• _TASK DETAILS_: Word for word, transcribe the data below from the line with "toen zonder ironie" to the line with "практически во всех", keeping both of those lines.

• _DATA FOR REVIEW_:
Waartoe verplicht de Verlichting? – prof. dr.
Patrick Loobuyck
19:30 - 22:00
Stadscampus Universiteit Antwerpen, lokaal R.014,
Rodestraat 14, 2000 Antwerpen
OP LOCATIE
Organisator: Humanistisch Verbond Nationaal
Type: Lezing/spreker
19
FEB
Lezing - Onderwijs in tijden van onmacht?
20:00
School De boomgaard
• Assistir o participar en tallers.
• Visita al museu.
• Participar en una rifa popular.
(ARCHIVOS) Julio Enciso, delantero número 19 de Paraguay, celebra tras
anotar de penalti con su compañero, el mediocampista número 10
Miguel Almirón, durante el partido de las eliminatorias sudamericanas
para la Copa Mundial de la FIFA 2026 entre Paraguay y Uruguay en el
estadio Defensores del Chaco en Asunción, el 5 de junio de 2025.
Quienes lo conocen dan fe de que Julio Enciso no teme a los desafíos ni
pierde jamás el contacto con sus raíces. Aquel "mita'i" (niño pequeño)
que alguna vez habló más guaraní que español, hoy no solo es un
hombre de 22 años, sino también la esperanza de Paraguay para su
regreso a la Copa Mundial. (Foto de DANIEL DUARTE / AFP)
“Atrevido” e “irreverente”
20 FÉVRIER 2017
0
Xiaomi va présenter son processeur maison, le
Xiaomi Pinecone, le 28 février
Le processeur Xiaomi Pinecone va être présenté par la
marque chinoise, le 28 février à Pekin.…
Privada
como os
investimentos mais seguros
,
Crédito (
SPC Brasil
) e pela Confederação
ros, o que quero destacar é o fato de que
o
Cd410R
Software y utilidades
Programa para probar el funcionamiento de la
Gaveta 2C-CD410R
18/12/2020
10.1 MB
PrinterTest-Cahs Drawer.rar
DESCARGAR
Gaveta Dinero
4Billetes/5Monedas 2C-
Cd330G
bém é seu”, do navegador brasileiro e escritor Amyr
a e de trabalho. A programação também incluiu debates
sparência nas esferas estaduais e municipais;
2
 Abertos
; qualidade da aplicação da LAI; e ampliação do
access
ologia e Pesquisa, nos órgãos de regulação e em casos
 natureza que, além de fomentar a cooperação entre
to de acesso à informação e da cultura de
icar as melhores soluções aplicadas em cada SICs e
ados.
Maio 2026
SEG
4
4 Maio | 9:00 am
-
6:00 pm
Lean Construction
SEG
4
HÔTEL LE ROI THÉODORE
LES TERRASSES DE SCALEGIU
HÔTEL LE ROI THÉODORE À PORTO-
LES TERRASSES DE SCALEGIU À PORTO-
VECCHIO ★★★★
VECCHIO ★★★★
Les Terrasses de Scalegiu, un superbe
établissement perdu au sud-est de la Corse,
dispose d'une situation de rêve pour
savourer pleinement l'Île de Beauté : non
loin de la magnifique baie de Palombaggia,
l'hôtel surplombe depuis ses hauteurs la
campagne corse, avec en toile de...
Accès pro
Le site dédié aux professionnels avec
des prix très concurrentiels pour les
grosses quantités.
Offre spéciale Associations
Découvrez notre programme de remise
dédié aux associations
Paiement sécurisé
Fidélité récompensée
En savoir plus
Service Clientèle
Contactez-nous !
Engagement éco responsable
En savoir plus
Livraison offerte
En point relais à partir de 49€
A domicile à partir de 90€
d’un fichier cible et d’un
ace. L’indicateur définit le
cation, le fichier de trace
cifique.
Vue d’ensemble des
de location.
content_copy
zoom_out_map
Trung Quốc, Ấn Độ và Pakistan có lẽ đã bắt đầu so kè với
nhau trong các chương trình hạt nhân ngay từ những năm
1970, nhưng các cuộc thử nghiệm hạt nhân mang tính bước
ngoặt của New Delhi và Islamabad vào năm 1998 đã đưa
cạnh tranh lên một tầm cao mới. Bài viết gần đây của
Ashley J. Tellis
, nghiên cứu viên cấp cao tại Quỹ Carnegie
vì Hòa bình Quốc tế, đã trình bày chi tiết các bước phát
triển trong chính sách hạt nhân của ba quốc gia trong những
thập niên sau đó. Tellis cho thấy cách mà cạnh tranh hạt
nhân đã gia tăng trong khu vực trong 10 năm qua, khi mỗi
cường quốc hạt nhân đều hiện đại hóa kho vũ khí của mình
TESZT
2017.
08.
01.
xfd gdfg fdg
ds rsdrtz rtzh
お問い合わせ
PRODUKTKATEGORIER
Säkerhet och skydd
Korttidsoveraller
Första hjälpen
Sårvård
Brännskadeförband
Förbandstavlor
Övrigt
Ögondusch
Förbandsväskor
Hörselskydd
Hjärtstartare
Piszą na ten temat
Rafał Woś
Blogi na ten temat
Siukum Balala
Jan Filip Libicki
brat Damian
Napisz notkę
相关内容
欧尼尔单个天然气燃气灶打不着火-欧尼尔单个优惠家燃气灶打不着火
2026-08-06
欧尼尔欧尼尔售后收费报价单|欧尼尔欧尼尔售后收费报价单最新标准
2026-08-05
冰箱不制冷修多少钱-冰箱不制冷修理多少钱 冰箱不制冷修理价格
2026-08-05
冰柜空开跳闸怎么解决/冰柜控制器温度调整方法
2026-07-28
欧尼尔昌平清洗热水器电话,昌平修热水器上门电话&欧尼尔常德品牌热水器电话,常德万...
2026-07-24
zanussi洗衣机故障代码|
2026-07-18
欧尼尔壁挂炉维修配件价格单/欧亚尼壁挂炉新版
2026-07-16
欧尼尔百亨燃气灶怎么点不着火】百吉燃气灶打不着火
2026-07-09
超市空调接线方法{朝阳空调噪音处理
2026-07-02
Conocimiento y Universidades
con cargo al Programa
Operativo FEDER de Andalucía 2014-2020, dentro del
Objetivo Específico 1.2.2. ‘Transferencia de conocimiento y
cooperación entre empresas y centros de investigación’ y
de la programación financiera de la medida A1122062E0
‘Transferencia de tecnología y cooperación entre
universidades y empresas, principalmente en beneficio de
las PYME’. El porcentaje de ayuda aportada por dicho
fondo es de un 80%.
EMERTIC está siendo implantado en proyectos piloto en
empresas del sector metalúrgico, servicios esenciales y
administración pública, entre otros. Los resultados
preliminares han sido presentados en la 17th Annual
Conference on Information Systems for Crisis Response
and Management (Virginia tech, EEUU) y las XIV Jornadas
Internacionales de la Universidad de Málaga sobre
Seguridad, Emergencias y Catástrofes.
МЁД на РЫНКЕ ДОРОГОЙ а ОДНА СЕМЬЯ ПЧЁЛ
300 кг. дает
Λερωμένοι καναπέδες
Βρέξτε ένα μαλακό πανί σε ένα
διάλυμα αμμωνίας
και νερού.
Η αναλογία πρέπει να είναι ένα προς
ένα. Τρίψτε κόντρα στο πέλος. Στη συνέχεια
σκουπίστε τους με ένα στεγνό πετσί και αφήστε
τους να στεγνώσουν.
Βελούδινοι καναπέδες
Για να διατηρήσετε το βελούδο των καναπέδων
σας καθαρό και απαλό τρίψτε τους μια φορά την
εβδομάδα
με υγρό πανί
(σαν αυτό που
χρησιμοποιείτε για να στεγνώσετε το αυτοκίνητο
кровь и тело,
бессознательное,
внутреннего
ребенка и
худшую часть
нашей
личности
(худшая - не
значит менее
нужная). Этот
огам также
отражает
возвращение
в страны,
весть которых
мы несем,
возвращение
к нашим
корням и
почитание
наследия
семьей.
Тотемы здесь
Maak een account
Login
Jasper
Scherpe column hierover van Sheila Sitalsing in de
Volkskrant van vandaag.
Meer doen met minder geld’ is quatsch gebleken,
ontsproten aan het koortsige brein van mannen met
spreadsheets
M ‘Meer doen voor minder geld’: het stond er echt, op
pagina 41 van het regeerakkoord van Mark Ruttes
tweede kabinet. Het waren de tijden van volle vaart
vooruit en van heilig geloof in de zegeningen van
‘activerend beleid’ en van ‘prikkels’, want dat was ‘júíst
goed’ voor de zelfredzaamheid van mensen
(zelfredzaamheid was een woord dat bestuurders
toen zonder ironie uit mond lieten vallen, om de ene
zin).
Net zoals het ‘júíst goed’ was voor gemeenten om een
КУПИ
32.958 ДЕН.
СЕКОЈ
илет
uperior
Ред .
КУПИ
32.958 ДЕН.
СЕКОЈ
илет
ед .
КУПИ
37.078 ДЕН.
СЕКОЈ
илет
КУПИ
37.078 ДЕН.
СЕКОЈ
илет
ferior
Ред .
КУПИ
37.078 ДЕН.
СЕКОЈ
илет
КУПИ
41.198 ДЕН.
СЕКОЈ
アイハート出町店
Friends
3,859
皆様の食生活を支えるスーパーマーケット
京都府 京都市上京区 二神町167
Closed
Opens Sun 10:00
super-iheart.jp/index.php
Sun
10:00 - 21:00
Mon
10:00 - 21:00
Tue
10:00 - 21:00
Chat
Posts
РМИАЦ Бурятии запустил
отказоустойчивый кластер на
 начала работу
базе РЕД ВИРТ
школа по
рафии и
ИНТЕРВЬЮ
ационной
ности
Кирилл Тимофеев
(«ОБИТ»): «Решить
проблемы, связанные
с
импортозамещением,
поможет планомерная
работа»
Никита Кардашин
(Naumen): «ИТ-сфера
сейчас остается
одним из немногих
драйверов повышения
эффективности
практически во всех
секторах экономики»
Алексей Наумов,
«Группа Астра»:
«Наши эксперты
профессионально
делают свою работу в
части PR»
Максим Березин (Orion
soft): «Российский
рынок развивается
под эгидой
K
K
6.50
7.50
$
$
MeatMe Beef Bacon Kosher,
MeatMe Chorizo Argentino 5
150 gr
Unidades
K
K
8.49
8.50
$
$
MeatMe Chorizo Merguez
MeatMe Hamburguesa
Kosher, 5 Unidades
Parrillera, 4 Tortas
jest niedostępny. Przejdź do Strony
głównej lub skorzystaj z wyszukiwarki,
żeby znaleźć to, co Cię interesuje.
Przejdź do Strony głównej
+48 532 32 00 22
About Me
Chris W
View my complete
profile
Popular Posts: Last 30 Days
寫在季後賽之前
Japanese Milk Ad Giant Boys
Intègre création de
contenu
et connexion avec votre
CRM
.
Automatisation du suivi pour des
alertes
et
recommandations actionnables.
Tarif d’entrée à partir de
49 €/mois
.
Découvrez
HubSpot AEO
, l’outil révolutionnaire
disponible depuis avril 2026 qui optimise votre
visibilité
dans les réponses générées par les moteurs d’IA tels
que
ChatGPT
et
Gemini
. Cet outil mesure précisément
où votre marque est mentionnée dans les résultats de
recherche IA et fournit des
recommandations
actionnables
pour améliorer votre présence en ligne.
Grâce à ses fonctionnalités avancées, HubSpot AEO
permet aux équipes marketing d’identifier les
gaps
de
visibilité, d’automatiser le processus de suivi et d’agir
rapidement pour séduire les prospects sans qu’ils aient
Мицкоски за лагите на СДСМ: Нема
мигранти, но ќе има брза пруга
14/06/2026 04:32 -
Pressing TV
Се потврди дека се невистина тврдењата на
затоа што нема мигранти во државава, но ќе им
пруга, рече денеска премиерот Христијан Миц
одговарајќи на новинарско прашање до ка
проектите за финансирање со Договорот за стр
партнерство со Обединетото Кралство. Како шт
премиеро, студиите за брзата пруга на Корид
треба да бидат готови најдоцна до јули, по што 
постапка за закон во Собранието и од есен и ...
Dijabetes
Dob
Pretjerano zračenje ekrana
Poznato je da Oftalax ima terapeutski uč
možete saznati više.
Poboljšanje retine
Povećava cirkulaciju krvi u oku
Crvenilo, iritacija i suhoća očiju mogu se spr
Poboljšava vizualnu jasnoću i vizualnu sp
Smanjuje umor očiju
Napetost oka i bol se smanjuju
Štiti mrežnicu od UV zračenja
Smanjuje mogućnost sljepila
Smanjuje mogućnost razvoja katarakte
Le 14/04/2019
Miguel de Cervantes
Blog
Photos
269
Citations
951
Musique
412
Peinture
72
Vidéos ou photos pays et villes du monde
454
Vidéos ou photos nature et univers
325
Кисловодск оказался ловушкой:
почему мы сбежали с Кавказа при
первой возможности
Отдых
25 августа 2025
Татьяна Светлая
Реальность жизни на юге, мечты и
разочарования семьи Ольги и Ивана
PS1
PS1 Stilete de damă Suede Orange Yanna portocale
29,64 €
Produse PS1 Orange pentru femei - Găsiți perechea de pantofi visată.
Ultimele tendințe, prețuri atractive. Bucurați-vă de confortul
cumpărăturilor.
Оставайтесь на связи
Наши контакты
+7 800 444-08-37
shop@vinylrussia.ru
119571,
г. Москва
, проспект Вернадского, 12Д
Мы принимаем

• _OUTPUT FOR THIS EXERCISE_:
toen zonder ironie uit mond lieten vallen, om de ene
zin).
Net zoals het ‘júíst goed’ was voor gemeenten om een
КУПИ
32.958 ДЕН.
СЕКОЈ
илет
uperior
Ред .
КУПИ
32.958 ДЕН.
СЕКОЈ
илет
ед .
КУПИ
37.078 ДЕН.
СЕКОЈ
илет
КУПИ
37.078 ДЕН.
СЕКОЈ
илет
ferior
Ред .
КУПИ
37.078 ДЕН.
СЕКОЈ
илет
КУПИ
41.198 ДЕН.
СЕКОЈ
アイハート出町店
Friends
3,859
皆様の食生活を支えるスーパーマーケット
京都府 京都市上京区 二神町167
Closed
Opens Sun 10:00
super-iheart.jp/index.php
Sun
10:00 - 21:00
Mon
10:00 - 21:00
Tue
10:00 - 21:00
Chat
Posts
РМИАЦ Бурятии запустил
отказоустойчивый кластер на
 начала работу
базе РЕД ВИРТ
школа по
рафии и
ИНТЕРВЬЮ
ационной
ности
Кирилл Тимофеев
(«ОБИТ»): «Решить
проблемы, связанные
с
импортозамещением,
поможет планомерная
работа»
Никита Кардашин
(Naumen): «ИТ-сфера
сейчас остается
одним из немногих
драйверов повышения
эффективности
практически во всех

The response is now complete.